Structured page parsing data
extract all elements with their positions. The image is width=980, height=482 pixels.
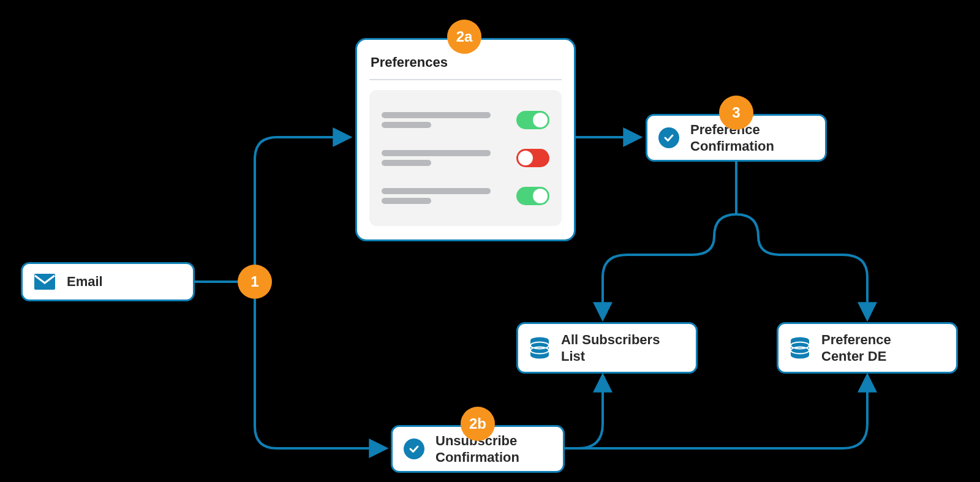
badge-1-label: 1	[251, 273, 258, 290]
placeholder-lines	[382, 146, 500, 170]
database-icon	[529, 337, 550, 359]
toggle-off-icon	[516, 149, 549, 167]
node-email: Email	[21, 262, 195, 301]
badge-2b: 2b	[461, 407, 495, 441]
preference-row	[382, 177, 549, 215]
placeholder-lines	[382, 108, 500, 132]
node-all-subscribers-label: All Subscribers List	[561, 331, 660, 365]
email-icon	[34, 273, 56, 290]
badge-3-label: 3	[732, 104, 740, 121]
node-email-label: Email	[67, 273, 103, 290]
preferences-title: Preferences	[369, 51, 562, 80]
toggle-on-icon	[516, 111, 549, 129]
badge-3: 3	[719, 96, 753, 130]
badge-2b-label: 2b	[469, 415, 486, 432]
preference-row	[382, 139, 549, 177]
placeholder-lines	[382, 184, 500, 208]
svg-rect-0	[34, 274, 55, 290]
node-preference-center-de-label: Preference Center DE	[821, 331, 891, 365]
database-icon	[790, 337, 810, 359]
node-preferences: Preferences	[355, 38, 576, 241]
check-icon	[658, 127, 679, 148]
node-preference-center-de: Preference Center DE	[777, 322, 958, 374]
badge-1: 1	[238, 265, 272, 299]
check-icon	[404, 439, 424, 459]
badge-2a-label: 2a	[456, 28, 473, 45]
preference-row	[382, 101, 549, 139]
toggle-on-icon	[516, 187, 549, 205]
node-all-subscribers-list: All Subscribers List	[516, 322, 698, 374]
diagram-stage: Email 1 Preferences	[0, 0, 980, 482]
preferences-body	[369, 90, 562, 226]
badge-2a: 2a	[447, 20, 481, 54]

Task requirements ->
Go through the entries above and output them exactly, without pictures.

Exercise result ->
extract all elements with their positions. The image is width=980, height=482 pixels.
badge-1-label: 1	[251, 273, 258, 290]
placeholder-lines	[382, 146, 500, 170]
database-icon	[529, 337, 550, 359]
toggle-off-icon	[516, 149, 549, 167]
node-email: Email	[21, 262, 195, 301]
badge-2b: 2b	[461, 407, 495, 441]
preference-row	[382, 177, 549, 215]
placeholder-lines	[382, 108, 500, 132]
node-all-subscribers-label: All Subscribers List	[561, 331, 660, 365]
email-icon	[34, 273, 56, 290]
badge-3-label: 3	[732, 104, 740, 121]
node-email-label: Email	[67, 273, 103, 290]
preferences-title: Preferences	[369, 51, 562, 80]
toggle-on-icon	[516, 111, 549, 129]
badge-3: 3	[719, 96, 753, 130]
badge-2b-label: 2b	[469, 415, 486, 432]
preference-row	[382, 139, 549, 177]
placeholder-lines	[382, 184, 500, 208]
svg-rect-0	[34, 274, 55, 290]
node-preference-center-de-label: Preference Center DE	[821, 331, 891, 365]
database-icon	[790, 337, 810, 359]
node-preferences: Preferences	[355, 38, 576, 241]
check-icon	[658, 127, 679, 148]
node-preference-center-de: Preference Center DE	[777, 322, 958, 374]
badge-1: 1	[238, 265, 272, 299]
check-icon	[404, 439, 424, 459]
badge-2a-label: 2a	[456, 28, 473, 45]
preference-row	[382, 101, 549, 139]
toggle-on-icon	[516, 187, 549, 205]
node-all-subscribers-list: All Subscribers List	[516, 322, 698, 374]
diagram-stage: Email 1 Preferences	[0, 0, 980, 482]
preferences-body	[369, 90, 562, 226]
badge-2a: 2a	[447, 20, 481, 54]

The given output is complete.